Study material section start

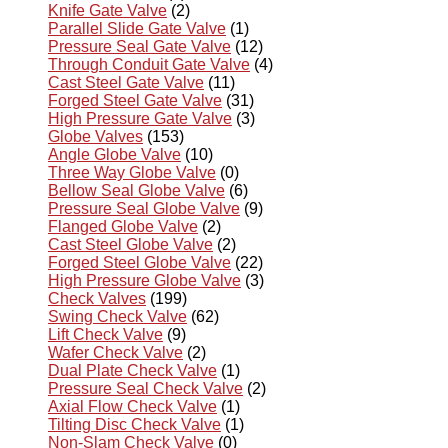
Knife Gate Valve
(2)
Parallel Slide Gate Valve
(1)
Pressure Seal Gate Valve
(12)
Through Conduit Gate Valve
(4)
Cast Steel Gate Valve
(11)
Forged Steel Gate Valve
(31)
High Pressure Gate Valve
(3)
Globe Valves
(153)
Angle Globe Valve
(10)
Three Way Globe Valve
(0)
Bellow Seal Globe Valve
(6)
Pressure Seal Globe Valve
(9)
Flanged Globe Valve
(2)
Cast Steel Globe Valve
(2)
Forged Steel Globe Valve
(22)
High Pressure Globe Valve
(3)
Check Valves
(199)
Swing Check Valve
(62)
Lift Check Valve
(9)
Wafer Check Valve
(2)
Dual Plate Check Valve
(1)
Pressure Seal Check Valve
(2)
Axial Flow Check Valve
(1)
Tilting Disc Check Valve
(1)
Non-Slam Check Valve
(0)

Study material section end

*Task directions*. An exact repeat of the lines from the one containing "Pressure Seal Check Valve" through the final line above, both included, is the whole answer.

*Answer to this task*.
Pressure Seal Check Valve
(2)
Axial Flow Check Valve
(1)
Tilting Disc Check Valve
(1)
Non-Slam Check Valve
(0)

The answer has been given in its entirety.